La publication d’un arrêté ministériel imminente pour la commercialisation du F30
L’occasion pour la FF3C de rassurer les ménages recourant au fioul domestique. Si sa forme traditionnelle disparaîtra de la circulation, toute nouvelle installation dont le devis est signé partir du 1er juillet 2022 sera possible si compatible minimum avec le biofioul F30. C’est-à-dire pouvant fonctionner avec du fioul composé à 30 % d’ester méthylique de colza (EMC).
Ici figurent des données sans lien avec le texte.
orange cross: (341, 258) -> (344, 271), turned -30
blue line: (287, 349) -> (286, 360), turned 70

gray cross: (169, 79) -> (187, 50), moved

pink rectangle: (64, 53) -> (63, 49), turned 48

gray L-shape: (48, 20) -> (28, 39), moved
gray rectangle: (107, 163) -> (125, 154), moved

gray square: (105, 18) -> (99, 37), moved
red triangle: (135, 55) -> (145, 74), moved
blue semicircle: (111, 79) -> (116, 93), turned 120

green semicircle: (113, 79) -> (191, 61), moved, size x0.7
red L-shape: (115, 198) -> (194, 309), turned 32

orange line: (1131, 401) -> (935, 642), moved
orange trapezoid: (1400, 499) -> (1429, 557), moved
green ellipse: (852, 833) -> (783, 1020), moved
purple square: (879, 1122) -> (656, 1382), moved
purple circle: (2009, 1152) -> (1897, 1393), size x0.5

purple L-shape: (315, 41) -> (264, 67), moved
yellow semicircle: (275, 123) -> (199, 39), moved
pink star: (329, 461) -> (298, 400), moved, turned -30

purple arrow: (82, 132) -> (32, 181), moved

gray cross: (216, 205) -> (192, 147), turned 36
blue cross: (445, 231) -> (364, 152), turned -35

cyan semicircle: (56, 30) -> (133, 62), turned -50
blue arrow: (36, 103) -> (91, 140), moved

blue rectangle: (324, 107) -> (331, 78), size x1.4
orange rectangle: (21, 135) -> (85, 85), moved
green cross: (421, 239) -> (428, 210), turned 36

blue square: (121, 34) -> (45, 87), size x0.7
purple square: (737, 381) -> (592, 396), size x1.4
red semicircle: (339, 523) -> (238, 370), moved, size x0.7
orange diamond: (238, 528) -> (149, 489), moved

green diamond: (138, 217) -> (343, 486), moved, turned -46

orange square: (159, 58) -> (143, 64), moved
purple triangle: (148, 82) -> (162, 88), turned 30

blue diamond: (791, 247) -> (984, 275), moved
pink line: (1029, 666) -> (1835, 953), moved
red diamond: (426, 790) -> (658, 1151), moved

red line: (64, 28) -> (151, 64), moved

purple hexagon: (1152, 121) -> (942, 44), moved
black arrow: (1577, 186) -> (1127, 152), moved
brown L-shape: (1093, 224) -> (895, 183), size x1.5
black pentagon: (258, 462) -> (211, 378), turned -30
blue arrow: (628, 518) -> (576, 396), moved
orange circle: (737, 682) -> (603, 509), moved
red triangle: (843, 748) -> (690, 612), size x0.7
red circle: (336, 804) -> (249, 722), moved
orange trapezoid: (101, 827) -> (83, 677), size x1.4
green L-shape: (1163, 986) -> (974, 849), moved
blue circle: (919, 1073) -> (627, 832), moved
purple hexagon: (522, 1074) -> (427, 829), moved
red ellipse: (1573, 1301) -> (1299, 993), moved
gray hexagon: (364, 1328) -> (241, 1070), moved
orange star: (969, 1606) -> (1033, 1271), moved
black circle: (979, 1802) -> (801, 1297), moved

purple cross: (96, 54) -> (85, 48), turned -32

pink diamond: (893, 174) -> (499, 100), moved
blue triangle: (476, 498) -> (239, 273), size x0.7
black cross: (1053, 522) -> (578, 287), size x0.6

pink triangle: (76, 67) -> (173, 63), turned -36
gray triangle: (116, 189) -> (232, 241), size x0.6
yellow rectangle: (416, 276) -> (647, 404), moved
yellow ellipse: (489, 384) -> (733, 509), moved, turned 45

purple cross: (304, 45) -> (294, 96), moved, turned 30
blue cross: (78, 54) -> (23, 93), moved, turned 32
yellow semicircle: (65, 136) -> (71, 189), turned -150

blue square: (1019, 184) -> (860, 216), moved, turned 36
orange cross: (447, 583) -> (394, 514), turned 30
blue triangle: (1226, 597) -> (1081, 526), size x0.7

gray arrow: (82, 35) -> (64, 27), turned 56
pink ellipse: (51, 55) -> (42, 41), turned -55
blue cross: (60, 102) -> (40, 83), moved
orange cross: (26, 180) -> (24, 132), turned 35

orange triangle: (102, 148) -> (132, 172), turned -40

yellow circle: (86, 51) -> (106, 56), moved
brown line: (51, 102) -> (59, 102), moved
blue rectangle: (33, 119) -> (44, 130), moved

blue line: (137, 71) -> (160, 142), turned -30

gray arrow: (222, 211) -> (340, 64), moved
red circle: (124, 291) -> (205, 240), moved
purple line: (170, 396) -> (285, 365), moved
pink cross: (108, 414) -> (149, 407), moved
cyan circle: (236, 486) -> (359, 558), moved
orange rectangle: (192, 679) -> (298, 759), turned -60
Heureusement, la FF3C avait déjà anticipé cette condition, avec le lancement de la marque « Biofioul Ready ». Celle-ci rassemble une cinquantaine de références d’équipements compatibles avec le biofioul F30.
Le fruit d’un travail d’environ cinq ans, voire plus, à en croire Jean-Paul Ouin, délégué général d’Uniclima, syndicat des industries thermiques, aérauliques et frigorifiques : « On a retrouvé des travaux, avec les industriels et le Cetiat, notre centre technique d’industriels, c’était il y a plus de sept ans », explique-t-il. Aujourd’hui, la brochure qui en découle est prête, certifiée, et sera valorisée durant le prochain salon Interclima.
Défendant un mix énergétique misant sur toutes les énergies disponibles, Jean-Paul Ouin insiste également sur une « solution qui est excellente aussi, qui va arriver à sortir c’est la PAC-biofioul, qui est compatible F30 ». Peut-être suivra-t-elle le processus de décarbonation totale du fioul. Car comme rappelé durant la conférence, le F30 n’est qu’une étape vers le passage au F100, prévu entre 2032-2035, avec une progression vers le F55 en 2028.
Encore faut-il que l’arrêté ministériel autorisant sa mise en marché soit publié. Selon Eric Layly, président de la FF3C, la parution était prévue en juin dernier. Seulement, « on a eu hier la confirmation que cet arrêté a bien été signé par la ministre de la Transition énergétique et qu’il était dans le circuit de signature habituel », précise-t-il. Autrement dit, l’apparition du texte dans le Journal Officiel « n’est qu’une question de jours ».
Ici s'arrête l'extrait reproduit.